As Jones said, the Vols do need to get better with a pair of stingy defensive squads in Missouri and Vanderbilt left on the schedule. Tennessee will likely be favored in both games, but will be no shoe-in if its show many of the flaws it did on Saturday against a completely overmatched North Texas team that has given up at least 30 points per game in every contest this season with the exception of this game and the UT-San Antonio matchup on Oct. 31.

The passing game, in particular, was sloppy. Against the No. 118 defense in the nation in passing defense, the Vols managed just 172 yards on 18-of-28 passing. Joshua Dobbs never looked completely comfortable in the pocket, threw several inaccurate balls down the field and tossed a pick just before halftime that kept the Vols off the board. With the Vols looking to keep him fresh and healthy for the final two conference games, the QB run game wasn’t a big part of the plan – limiting a lot of what UT likes to do offensively.

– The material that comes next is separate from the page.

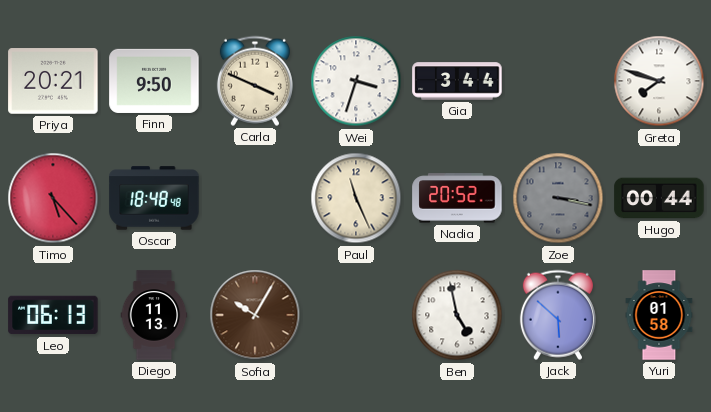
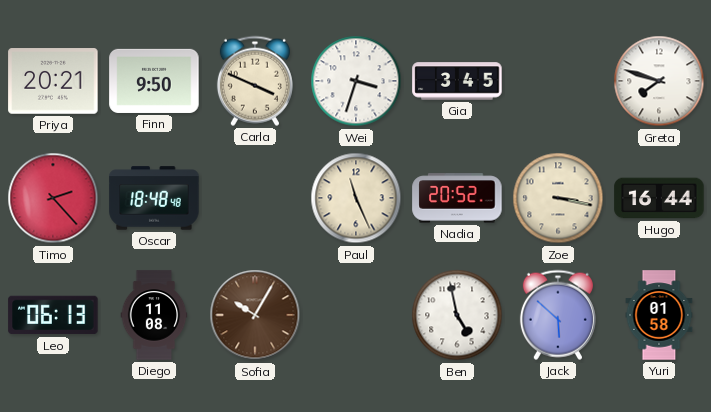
Gia: 3:44 -> 3:45
Timo: 5:23 -> 2:23
Zoe dial: grey -> cream
Hugo: 00:44 -> 16:44
Diego: 11:13 -> 11:08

“It takes an element out of your offense, make no mistake about it,” Jones said of Dobbs, who has a minor foot injury, being limited. “We have to able to execute in the other phases. I’ll go back, I’ll watch the video tonight. I’ll try to pinpoint it. I thought we had a good week of preparation.I could sit here and tell you [it was] the first noon game, all that, but I’m not making excuses. It is what it is. Both teams had to play at this time.”

The Vols did get a spark from running back Alvin Kamara, who led the way with 15 carries for 127 yards and a pair of scores, collecting the second 100-yard rushing game of his career (Bowling Green).

“He had big plays all throughout the entire game,” Dobbs said of Kamara. “Second play of the game, he had that 20-yard reception and then tacked in a touchdown after that. He kept growing from there. It was great to have that production. That’s what we expect out of Alvin. We know the type of player he is and the playmaker he is when he gets the ball in his hands. It’s great to have that weapon.”

Defensively, the Vols were glad to pitch the shutout and hold North Texas under 200 yards of total offense. The Mean Green found some success inside its own territory, but was never able to cross the Vols’ 40-yard line. There was certainly more bend at a few times than coordinator John Jancek would’ve liked to see, but it never came close to breaking.

Tennessee will take the bowl eligibility, its first three-game winning streak since 2010 and a victory to keep hopes of a 5-0 finish down the stretch alive. But the Vols didn’t fool too many people by just getting the W on Saturday. There’s plenty to improve, and a misstep over the final two weeks is certainly possible if the Vols don’t do it.

“We have to play better, but again, we won the football game,” Jones added. “I don’t ever want to diminish that. Winning is fragile, as we know.”